The answer is the full set of records, given again exactly and without images.

┌─ DATA SHOWN

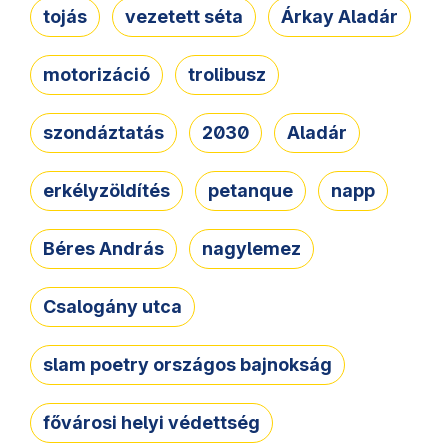
tojás
vezetett séta
Árkay Aladár
motorizáció
trolibusz
szondáztatás
2030
Aladár
erkélyzöldítés
petanque
napp
Béres András
nagylemez
Csalogány utca
slam poetry országos bajnokság
fővárosi helyi védettség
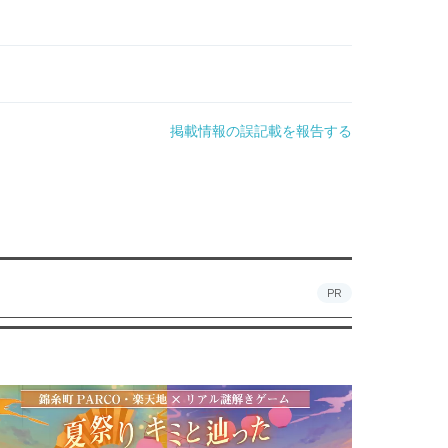
掲載情報の誤記載を報告する
PR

└─

TASK RESULT:
tojás
vezetett séta
Árkay Aladár
motorizáció
trolibusz
szondáztatás
2030
Aladár
erkélyzöldítés
petanque
napp
Béres András
nagylemez
Csalogány utca
slam poetry országos bajnokság
fővárosi helyi védettség
掲載情報の誤記載を報告する
PR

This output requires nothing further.